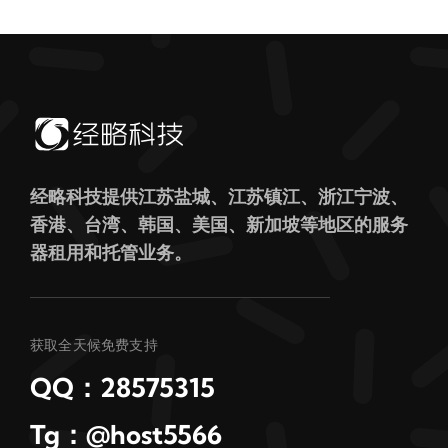
经略科技提供江苏盐城、江苏镇江、浙江宁波、
香港、台湾、韩国、美国、新加坡等地区的服务
器租用和托管业务。
获取全天候免费支持
QQ：28575315
Tg：@host5566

§

AIM OF THE TASK
Where the line containing "香港、台湾、韩国、美国、新加坡等地区的服务" appears in the records above, begin copying and continue through the last line; copy each line exactly and include no others.

TASK SOLUTION
香港、台湾、韩国、美国、新加坡等地区的服务
器租用和托管业务。
获取全天候免费支持
QQ：28575315
Tg：@host5566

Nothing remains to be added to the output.